K M Venkat Narayan: Smoking Jordanian doctors

venkat narayan During a recent trip to Jordan a waiter at the international chain hotel I was staying at seated me at a table in the midst of several smokers. When I asked for a “no smoking” table he took me to another, still surrounded by smokers, and replaced the ashtray with a no smoking sign.  I could barely breathe and eat my sandwich to my room. 

The next morning I chaired a session on public health aspects of cardio-metabolic diseases at a conference held at the University of Jordan.  There were some excellent presentations on the huge and growing burden of cardiovascular disease, type 2 diabetes, and obesity in Jordan, and in the region.

But what was most striking was a piece of data that Feras Hawari, Director, Cancer Control Office at the King Hussein Cancer Center, shared. In Jordan, 84% of male nurses and 95% of male physicians smoke. (Shishani et al, In Press).

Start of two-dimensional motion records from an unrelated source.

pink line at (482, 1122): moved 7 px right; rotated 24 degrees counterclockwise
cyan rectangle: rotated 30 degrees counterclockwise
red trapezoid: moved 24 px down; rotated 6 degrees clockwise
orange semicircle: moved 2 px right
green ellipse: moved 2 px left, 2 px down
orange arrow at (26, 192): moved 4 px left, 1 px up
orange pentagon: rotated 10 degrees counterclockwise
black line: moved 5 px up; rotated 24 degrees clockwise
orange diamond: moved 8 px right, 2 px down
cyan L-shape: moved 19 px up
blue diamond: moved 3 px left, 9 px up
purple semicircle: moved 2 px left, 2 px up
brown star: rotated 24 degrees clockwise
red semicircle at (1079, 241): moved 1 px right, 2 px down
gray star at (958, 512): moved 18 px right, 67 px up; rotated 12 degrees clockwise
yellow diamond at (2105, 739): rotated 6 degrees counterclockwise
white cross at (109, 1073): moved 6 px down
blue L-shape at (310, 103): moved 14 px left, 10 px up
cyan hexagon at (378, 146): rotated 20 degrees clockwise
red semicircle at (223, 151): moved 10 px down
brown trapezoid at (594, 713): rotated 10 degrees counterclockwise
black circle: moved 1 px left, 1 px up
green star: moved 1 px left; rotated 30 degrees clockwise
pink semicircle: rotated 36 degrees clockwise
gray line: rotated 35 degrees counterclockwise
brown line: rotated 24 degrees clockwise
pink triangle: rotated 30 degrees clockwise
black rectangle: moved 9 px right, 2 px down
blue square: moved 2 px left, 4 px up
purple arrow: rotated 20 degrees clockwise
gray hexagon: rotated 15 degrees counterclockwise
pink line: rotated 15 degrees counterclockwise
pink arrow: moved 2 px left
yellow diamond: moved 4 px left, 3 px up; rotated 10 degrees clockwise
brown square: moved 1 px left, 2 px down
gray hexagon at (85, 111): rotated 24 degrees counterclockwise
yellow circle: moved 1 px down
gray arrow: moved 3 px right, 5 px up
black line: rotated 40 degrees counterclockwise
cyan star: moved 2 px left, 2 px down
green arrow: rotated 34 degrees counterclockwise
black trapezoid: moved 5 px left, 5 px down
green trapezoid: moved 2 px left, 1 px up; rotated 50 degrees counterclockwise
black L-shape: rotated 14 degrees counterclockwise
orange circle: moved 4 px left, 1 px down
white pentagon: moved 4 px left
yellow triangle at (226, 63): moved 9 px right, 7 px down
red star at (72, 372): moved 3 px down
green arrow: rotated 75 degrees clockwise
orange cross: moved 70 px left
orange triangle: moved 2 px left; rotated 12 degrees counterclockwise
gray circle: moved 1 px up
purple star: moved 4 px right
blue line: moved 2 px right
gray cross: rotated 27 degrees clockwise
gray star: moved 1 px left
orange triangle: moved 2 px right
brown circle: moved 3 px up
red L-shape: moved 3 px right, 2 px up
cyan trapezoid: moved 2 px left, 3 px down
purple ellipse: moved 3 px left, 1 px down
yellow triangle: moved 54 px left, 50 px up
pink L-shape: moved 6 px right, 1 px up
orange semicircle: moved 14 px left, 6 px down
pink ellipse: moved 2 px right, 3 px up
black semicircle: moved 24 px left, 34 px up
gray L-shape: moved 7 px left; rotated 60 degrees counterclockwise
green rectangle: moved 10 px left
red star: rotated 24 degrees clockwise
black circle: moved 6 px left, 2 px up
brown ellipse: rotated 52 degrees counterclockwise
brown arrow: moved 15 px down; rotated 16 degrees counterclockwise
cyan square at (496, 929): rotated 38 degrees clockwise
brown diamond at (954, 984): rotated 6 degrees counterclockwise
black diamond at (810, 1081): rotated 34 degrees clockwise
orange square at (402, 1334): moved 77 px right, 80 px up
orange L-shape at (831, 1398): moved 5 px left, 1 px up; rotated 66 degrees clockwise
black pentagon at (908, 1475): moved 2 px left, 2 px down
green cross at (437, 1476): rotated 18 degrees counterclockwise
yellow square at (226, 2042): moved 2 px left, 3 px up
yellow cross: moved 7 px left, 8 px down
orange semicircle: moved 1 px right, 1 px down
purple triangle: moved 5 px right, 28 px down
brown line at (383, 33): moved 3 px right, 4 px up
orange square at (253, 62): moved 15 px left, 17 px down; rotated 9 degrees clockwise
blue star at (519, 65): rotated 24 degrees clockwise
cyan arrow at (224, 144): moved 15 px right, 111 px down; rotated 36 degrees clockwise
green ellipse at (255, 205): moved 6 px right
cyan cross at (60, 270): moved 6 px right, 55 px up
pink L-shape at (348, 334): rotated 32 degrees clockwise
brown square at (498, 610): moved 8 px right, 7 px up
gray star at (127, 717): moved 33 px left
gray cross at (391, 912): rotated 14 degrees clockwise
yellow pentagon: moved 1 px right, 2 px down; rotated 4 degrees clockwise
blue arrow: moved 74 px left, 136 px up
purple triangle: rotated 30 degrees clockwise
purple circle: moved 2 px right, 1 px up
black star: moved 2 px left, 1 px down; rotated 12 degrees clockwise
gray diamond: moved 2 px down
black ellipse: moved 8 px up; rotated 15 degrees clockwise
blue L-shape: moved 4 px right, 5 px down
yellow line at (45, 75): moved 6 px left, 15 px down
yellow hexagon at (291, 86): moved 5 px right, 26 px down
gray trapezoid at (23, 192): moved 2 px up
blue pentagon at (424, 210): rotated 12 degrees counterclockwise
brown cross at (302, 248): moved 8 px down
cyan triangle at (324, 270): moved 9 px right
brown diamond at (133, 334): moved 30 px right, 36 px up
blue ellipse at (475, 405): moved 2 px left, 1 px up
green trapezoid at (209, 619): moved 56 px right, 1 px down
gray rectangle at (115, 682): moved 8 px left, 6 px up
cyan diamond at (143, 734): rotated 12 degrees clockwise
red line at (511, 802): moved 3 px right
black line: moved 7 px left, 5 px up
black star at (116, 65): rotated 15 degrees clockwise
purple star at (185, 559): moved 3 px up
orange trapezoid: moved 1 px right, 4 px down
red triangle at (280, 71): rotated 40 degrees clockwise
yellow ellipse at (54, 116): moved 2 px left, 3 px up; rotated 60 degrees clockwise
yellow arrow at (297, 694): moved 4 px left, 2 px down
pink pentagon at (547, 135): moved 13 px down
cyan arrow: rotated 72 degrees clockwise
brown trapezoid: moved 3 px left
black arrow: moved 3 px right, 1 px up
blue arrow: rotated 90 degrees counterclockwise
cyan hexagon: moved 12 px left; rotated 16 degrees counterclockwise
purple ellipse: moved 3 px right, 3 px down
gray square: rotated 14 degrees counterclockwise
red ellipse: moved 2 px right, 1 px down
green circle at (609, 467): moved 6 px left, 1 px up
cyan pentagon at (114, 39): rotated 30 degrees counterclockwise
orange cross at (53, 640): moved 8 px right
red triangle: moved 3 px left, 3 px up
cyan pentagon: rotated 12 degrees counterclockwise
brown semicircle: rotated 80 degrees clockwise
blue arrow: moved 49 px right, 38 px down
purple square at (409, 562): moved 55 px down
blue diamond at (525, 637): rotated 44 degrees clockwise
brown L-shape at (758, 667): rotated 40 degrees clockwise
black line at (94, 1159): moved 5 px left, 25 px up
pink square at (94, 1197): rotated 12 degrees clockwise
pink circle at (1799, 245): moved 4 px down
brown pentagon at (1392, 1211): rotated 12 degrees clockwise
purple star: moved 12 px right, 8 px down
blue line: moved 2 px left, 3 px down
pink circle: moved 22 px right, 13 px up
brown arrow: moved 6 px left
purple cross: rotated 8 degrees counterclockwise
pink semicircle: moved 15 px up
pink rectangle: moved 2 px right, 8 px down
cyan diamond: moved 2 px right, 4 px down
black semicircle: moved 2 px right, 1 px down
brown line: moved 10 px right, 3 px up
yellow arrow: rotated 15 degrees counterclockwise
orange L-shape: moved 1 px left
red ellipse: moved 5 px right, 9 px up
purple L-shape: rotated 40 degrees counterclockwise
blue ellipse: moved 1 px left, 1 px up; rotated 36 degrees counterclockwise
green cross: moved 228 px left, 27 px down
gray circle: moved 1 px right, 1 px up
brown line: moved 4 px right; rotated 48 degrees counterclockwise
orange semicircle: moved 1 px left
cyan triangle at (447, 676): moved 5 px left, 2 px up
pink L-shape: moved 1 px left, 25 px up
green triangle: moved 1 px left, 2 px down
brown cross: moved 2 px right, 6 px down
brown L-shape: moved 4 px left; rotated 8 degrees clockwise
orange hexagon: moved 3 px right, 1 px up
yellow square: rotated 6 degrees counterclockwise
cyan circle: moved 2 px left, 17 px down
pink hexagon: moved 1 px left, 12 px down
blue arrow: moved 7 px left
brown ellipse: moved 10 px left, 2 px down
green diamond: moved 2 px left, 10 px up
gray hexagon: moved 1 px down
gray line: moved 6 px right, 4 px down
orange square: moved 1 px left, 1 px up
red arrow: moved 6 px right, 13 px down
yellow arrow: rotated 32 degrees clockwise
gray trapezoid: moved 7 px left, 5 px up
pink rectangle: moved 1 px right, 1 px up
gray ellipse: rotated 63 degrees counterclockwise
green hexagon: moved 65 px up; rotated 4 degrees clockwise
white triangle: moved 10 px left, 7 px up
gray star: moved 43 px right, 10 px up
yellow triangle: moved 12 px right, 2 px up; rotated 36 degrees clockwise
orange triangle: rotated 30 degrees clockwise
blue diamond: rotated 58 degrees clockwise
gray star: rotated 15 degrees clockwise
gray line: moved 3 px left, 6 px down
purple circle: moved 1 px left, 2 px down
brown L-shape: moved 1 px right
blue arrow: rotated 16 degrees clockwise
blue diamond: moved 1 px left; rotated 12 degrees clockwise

Apparently, the mean life expectancy for male physicians in Jordan is several years lower that the average for the population. (Personal communication, Dr Hawari). The tobacco smoking culture was evident all over the place: male medical students smoking anywhere on campus, female medical students smoking in toilets – despite the presence of “no smoking” signs.

Yet they all knew about the risks associated with smoking, and about the major causes of cardiovascular disease.  What was especially ironic was that a very large number of bright young medical students wanted to pursue careers in cardiology or cardiothoracic surgery, and had great dreams of treating and “curing” heart diseases.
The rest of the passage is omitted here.